=== Your goal ===
Where the records below reach the line containing "хітом MonsterVerse?", start transcribing, and end with the line containing "様の努力により、迷惑メール判定が非常に厳しく", exactly and with nothing else added.

=== Input data ===
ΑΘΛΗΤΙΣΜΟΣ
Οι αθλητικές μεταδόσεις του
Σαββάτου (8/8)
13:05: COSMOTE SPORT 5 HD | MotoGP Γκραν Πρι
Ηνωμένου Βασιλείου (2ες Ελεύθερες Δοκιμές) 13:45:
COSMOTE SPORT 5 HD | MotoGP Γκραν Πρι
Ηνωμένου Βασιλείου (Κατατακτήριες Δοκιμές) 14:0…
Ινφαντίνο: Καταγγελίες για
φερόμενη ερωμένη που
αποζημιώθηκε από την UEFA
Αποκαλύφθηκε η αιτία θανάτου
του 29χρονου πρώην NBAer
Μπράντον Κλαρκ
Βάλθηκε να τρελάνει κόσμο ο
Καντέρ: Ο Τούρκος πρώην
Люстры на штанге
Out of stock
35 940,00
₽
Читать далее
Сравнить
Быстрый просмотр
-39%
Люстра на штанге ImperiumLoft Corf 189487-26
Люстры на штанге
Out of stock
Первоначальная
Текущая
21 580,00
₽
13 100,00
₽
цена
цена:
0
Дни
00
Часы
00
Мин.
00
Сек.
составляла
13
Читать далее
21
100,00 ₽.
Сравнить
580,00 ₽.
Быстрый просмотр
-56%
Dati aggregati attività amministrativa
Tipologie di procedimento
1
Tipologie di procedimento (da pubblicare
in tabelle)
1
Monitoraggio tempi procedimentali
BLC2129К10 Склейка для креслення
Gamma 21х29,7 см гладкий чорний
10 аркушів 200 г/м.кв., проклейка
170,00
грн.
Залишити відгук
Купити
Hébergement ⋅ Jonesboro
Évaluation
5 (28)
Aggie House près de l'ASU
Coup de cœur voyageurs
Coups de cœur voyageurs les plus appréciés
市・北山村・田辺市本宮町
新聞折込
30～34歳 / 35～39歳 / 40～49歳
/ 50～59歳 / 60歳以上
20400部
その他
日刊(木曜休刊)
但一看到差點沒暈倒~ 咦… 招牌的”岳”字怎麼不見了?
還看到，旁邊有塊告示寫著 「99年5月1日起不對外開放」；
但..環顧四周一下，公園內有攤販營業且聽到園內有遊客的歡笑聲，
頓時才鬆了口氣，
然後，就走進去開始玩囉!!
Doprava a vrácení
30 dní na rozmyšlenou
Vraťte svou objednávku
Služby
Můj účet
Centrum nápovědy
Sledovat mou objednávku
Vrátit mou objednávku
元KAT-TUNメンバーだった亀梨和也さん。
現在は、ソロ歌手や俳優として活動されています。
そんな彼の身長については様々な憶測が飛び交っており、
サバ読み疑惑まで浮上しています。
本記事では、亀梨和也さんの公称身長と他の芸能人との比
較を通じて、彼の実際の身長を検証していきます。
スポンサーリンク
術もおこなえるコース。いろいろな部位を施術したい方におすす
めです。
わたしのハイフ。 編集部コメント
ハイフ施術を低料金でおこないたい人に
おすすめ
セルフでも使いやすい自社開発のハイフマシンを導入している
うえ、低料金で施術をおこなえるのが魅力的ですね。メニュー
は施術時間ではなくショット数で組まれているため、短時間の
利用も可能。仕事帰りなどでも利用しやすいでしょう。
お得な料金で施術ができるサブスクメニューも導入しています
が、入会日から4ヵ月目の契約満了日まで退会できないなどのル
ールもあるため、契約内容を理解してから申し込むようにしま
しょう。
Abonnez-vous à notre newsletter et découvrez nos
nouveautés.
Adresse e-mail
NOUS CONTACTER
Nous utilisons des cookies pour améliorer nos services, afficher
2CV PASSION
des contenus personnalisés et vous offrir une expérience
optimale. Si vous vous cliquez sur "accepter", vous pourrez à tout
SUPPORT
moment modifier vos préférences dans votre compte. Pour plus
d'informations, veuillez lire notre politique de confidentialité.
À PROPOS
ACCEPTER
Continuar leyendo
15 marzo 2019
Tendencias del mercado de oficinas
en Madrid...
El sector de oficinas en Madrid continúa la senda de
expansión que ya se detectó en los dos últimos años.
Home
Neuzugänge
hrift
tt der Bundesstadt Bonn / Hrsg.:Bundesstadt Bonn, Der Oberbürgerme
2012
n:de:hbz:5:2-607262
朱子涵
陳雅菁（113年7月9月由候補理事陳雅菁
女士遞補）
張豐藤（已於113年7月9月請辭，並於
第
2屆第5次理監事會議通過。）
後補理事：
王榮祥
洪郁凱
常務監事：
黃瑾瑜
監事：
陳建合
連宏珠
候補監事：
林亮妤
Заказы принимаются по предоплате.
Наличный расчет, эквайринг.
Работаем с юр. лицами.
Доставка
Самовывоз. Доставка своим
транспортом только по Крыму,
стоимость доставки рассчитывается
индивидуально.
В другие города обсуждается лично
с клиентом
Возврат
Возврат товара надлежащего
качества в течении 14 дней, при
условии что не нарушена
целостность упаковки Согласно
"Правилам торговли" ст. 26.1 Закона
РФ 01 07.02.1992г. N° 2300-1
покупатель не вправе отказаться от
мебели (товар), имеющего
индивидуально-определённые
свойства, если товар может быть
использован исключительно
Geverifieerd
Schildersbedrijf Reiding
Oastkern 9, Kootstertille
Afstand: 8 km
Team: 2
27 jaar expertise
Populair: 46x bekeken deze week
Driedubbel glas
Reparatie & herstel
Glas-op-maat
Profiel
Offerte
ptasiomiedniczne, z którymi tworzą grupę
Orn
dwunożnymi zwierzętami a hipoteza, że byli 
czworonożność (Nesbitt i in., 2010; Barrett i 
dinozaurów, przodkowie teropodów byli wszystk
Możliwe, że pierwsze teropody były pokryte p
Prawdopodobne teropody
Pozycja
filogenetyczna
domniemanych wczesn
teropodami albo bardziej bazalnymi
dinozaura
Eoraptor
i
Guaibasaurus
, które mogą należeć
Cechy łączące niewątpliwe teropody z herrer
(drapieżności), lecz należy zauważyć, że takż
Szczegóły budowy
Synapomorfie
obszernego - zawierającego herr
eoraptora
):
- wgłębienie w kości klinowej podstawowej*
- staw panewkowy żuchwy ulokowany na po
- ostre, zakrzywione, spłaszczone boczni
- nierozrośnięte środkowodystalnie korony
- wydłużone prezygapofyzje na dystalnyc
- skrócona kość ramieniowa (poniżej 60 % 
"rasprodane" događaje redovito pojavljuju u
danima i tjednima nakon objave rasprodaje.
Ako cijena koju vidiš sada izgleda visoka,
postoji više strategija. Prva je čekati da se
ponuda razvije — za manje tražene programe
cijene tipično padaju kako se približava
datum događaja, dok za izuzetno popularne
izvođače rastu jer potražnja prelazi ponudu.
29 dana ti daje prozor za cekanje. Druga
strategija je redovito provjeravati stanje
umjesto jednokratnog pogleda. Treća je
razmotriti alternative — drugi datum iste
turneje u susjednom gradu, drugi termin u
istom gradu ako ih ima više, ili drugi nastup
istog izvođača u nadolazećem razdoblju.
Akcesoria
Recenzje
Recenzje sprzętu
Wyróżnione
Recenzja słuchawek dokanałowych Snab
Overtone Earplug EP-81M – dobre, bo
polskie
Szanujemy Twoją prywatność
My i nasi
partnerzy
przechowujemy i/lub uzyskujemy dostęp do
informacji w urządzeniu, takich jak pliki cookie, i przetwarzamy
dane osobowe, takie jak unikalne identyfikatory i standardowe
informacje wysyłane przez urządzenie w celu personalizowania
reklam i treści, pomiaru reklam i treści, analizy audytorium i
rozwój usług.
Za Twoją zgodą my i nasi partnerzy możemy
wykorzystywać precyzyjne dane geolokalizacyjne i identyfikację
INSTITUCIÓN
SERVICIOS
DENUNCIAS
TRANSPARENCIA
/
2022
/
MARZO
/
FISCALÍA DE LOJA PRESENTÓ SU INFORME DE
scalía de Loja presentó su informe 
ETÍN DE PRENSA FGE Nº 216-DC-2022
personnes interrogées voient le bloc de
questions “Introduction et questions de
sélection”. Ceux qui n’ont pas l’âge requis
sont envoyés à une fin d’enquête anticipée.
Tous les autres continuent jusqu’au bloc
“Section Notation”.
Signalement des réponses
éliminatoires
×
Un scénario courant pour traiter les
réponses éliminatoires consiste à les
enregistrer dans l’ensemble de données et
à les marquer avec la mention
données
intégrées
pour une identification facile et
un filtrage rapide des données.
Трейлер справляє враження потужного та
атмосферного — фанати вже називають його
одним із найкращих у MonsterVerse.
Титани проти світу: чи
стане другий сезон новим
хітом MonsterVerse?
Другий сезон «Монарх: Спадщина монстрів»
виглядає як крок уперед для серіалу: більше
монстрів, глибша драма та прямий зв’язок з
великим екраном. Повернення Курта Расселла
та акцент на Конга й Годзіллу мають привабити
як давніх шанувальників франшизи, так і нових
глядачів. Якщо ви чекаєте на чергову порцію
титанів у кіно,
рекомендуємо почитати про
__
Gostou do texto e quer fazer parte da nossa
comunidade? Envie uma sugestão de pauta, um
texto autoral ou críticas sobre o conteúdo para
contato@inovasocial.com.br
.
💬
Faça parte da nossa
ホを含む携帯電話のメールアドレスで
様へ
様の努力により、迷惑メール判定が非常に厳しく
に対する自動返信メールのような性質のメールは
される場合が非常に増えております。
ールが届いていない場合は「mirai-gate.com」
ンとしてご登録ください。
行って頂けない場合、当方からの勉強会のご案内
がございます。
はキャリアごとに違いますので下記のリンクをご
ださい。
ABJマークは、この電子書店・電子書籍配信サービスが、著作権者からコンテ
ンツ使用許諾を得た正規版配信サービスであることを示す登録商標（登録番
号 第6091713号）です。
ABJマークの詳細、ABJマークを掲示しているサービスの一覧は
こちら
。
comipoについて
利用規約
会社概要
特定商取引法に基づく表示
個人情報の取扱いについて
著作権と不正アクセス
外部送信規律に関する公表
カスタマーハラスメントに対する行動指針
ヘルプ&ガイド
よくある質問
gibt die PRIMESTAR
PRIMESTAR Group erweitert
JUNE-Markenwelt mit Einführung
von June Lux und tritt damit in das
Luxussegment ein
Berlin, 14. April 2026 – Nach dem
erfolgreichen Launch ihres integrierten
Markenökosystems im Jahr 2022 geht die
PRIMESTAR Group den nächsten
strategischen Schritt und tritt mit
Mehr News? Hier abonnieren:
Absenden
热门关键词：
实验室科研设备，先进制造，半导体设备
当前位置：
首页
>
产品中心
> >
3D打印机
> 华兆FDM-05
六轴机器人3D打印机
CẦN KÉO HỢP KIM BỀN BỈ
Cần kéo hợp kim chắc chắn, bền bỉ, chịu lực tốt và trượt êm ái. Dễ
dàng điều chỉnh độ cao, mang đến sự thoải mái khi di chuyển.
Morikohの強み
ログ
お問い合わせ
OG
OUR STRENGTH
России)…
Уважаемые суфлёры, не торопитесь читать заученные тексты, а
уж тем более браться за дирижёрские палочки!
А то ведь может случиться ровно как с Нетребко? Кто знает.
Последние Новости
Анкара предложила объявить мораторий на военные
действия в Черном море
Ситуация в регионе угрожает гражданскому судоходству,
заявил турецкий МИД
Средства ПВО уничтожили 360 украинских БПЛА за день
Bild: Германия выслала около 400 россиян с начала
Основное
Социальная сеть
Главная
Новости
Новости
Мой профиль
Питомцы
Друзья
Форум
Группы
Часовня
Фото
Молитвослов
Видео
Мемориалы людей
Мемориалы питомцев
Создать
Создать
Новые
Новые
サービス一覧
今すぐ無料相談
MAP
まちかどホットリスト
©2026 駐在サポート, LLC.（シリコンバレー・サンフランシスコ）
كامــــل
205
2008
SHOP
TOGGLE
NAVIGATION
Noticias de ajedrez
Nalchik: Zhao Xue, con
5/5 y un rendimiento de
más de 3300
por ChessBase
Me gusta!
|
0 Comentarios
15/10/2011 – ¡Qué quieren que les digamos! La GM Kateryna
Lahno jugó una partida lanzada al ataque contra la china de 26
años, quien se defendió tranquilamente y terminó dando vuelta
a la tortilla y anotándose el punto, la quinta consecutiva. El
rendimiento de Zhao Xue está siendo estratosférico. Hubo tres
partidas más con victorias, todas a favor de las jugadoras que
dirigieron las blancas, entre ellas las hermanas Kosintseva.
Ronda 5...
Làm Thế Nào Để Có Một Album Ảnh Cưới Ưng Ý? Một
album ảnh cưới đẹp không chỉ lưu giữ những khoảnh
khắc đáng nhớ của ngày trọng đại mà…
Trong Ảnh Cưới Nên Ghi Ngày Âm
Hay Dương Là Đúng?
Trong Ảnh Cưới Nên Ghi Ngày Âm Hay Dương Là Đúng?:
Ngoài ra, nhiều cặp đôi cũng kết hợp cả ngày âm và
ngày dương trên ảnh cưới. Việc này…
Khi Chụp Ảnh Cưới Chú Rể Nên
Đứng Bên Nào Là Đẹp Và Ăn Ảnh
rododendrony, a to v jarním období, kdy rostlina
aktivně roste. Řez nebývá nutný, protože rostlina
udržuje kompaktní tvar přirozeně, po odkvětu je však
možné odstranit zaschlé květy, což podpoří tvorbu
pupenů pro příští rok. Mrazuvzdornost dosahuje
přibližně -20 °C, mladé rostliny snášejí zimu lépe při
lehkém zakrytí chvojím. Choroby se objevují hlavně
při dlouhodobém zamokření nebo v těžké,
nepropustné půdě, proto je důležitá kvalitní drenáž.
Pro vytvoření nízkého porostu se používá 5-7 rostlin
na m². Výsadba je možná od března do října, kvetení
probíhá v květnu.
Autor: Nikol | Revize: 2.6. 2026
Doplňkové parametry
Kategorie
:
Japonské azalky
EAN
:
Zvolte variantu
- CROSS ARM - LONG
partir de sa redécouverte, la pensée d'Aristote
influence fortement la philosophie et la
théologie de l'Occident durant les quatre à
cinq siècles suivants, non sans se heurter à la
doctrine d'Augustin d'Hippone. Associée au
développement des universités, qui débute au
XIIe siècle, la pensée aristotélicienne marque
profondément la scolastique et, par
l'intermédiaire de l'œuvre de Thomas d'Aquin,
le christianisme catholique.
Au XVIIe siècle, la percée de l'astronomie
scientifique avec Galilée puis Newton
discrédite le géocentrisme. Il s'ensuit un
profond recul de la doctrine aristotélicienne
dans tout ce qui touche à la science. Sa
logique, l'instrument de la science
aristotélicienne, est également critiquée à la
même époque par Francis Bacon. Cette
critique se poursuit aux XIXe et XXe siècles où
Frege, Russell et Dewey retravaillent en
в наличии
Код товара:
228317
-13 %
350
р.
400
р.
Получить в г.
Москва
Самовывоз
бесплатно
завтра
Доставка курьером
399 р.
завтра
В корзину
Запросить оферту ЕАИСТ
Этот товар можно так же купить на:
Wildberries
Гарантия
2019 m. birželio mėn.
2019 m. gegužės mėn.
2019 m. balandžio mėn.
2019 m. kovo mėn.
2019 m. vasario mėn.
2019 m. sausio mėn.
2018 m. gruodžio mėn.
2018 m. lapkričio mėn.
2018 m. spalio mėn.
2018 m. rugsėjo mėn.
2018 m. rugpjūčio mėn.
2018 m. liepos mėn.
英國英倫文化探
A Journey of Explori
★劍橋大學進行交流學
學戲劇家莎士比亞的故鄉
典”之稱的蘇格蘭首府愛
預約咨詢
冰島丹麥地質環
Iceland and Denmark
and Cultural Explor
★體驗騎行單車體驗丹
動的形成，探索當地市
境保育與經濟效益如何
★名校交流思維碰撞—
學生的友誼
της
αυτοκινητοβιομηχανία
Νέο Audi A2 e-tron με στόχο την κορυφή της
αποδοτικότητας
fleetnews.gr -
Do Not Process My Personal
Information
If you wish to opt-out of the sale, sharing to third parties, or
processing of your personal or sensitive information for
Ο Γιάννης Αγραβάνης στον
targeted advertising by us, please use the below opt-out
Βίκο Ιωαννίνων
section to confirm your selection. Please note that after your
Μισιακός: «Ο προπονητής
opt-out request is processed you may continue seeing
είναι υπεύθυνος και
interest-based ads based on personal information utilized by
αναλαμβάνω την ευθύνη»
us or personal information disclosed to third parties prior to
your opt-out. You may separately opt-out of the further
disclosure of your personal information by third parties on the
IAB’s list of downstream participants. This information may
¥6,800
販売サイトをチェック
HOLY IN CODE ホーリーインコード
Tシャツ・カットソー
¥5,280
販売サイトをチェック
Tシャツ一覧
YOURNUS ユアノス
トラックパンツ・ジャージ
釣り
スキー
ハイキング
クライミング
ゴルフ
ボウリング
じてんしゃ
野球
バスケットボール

=== Exercise answer ===
хітом MonsterVerse?
Другий сезон «Монарх: Спадщина монстрів»
виглядає як крок уперед для серіалу: більше
монстрів, глибша драма та прямий зв’язок з
великим екраном. Повернення Курта Расселла
та акцент на Конга й Годзіллу мають привабити
як давніх шанувальників франшизи, так і нових
глядачів. Якщо ви чекаєте на чергову порцію
титанів у кіно,
рекомендуємо почитати про
__
Gostou do texto e quer fazer parte da nossa
comunidade? Envie uma sugestão de pauta, um
texto autoral ou críticas sobre o conteúdo para
contato@inovasocial.com.br
.
💬
Faça parte da nossa
ホを含む携帯電話のメールアドレスで
様へ
様の努力により、迷惑メール判定が非常に厳しく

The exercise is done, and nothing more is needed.